In its 2014 annual financial analysis, the city acknowledged that Chicago's TIF districts "had an aggregate balance of $1.72 billion at the close of 2013." However, the city said most of those funds, $1.67 billion, is "reserved for payments due in connection with committed projects, including a portion that is reserved to fund project costs in TIF districts where revenues are declining, in the event that annual revenues are insufficient to pay future obligations."
Tresser said the city needs to "prove" its claim that most of the unspent TIF money has already been assigned to economic development projects or is otherwise encumbered.
"What we are going to be asking for is a comprehensive list that says, 'If there is a committed [TIF] project that we don't know about, and if you have a contract, produce the contract,'" Tresser said. "That's pretty simple. So, are you going to be building another Mariano's in somebody else's ward, and you're going to give them 8 million bucks? Or 7 million bucks? We want to know now."
"If you're saying the money is committed because it's paying down debt ... for past projects, produce the payment books," he added. "And where are we in the debt? So, if we have a debt for a project that was in the ground 10 years ago, is it almost all paid for? Or do we (have) many more payments? And how much profit has the bank made? We want to know these things."
The TIF program, which was started under former Mayor Harold Washington and greatly expanded under Richard M. Daley's administration, began with the goal of eradicating blight, creating jobs and promoting economic development in underserved neighborhoods.
For those living in a TIF district, which typically has a life cycle of 23 years, a portion of their property tax dollars gets diverted from local units of government, like the school and park districts, and funneled into the TIF district's fund.
In return, TIF money is doled out to companies for local economic development projects, such as a retail facility, that will supposedly generate future property taxes inside a TIF district. TIF money is also often used for infrastructure improvements as well as other public-sector and non-profit projects.
Through 2013, the city's TIF program has collected $5.5 billion in property tax dollars since it began in 1984, according to the CivicLab's analysis. The city's first TIF district, the downtown Central Loop TIF, which was created in 1984 and expired in 2008, collected on its own nearly $1 billion over the course of its active life.
Last year, the 151 active Chicago TIF districts brought in $412 million in property tax revenue, the group's findings show.
The CivicLab also found that the city "ported" at least $145 million in TIF funds last year. Porting occurs when money is moved between adjacent TIF districts.
Nearly $44 million was ported in 2013 to the city's 24th/Michigan TIF District, which includes land near the McCormick Place convention center. Tresser said the TIF funds were likely ported to the 24th/Michigan TIF District from neighboring districts as part of the city's controversial effort to establish an entertainment district around McCormick Place.
In March, for example, the Chicago City Council agreed to allocate up to $55 million in TIF funds for the development of a new Marriott Hotel adjacent to McCormick Place.
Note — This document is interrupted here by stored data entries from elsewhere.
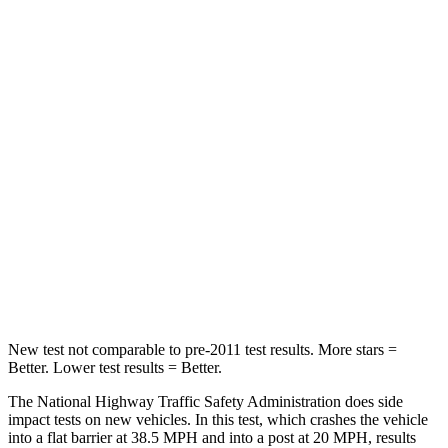
Crown Signia
Grand Cherokee
Passenger
STARS
5 Stars
5 Stars
Chest Compression
.6 inches
.6 inches
Neck Injury Risk
26.1%
28%
Neck Compression
31 lbs.
41 lbs.
New test not comparable to pre-2011 test results.
More stars =
Better. Lower test results = Better.
The National Highway
Traffic Safety Administration does side
impact tests on new vehicles. In this test, which crashes the vehicle
into a flat barrier at 38.5 MPH and into a post at 20 MPH, results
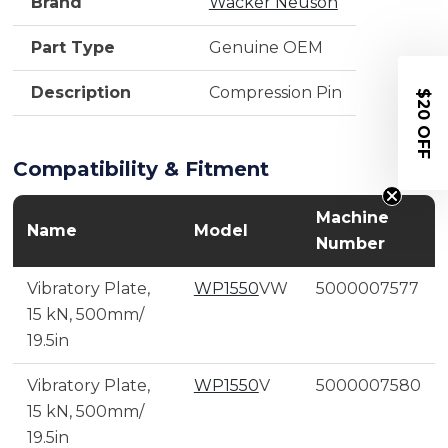
Brand
Wacker Neuson
Part Type
Genuine OEM
Description
Compression Pin
$20 OFF
Compatibility & Fitment
Machine
Name
Model
Number
Vibratory Plate,
WP1550
VW
5000007577
15 kN, 500mm/
19.5in
Vibratory Plate,
WP1550
V
5000007580
15 kN, 500mm/
19.5in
Additionally, the CivicLab revealed that the city's Department of Planning and Development extracted nearly $7.6 million for staffing costs from 91 TIF districts in 2013.
"You would think, since the Department of Planning and Development is a commission-level department, it's in part of the budget process, they would have gotten the money they needed to run their operation, but since they control the TIF program, they're able to skim millions and millions of dollars and say it's for staffing costs," Tresser said. "Now, it's so funny because when we ask for [TIF] information ... all of a sudden there's nobody at home ... It's too much work" for the department.
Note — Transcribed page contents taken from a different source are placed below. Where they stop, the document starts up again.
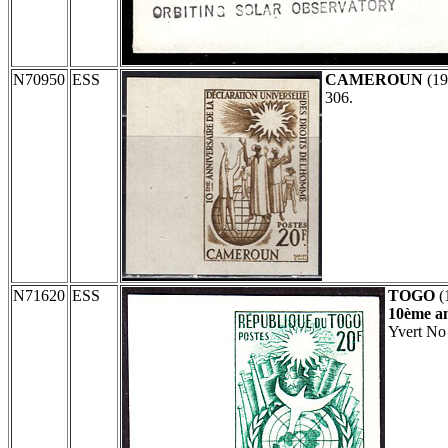
N70950
ESS
CAMEROUN
(19
306.
N71620
ESS
TOGO
(
10ème an
Yvert No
"They took seven-and-a-half million bucks," he continued. "I think that can buy some calculators, some accountants, some interns maybe to do this accounting work."
Olga Bautista, a Southeast Side activist who plans to run for alderman in the city's 10th Ward, was at the CivicLab's TIF data presentation.
Bautista, who is also with the Southeast Coalition to Ban Petcoke, plans to make TIF reform one of her key campaign issues.
"This campaign is, more than anything, an educational campaign for my community — to be able to have this platform to talk about these issues," she said. "Win or lose, this is information that every single person in the 10th Ward needs to have."